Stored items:
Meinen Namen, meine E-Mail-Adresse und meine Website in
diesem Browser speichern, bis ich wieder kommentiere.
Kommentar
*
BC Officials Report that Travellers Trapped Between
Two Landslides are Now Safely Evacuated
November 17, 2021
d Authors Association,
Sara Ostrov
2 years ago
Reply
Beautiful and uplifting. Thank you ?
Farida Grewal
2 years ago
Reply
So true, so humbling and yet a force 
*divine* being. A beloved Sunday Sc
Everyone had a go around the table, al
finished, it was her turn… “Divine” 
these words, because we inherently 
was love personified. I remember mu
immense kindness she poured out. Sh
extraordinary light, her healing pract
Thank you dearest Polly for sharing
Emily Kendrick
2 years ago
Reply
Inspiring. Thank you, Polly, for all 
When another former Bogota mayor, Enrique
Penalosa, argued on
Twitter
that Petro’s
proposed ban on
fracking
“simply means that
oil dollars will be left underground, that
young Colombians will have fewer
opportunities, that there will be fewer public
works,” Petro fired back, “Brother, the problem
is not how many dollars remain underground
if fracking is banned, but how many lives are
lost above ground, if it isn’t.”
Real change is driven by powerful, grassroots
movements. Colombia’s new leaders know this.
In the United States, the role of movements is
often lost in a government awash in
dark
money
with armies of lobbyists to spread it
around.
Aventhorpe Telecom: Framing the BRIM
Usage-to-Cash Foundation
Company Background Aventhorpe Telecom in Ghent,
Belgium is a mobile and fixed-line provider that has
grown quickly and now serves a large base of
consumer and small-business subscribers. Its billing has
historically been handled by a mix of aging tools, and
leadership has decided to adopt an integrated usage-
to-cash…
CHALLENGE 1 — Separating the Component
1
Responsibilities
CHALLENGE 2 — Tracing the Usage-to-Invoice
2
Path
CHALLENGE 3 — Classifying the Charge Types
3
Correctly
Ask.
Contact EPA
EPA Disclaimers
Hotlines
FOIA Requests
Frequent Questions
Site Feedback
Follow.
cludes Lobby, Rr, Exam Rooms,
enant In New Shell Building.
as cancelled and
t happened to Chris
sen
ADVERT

What you will do:
Return all lines from the data above with "that" in them.

Solution to the exercise:
BC Officials Report that Travellers Trapped Between
that Petro’s
“simply means that
oil dollars will be left underground, that
opportunities, that there will be fewer public
Belgium is a mobile and fixed-line provider that has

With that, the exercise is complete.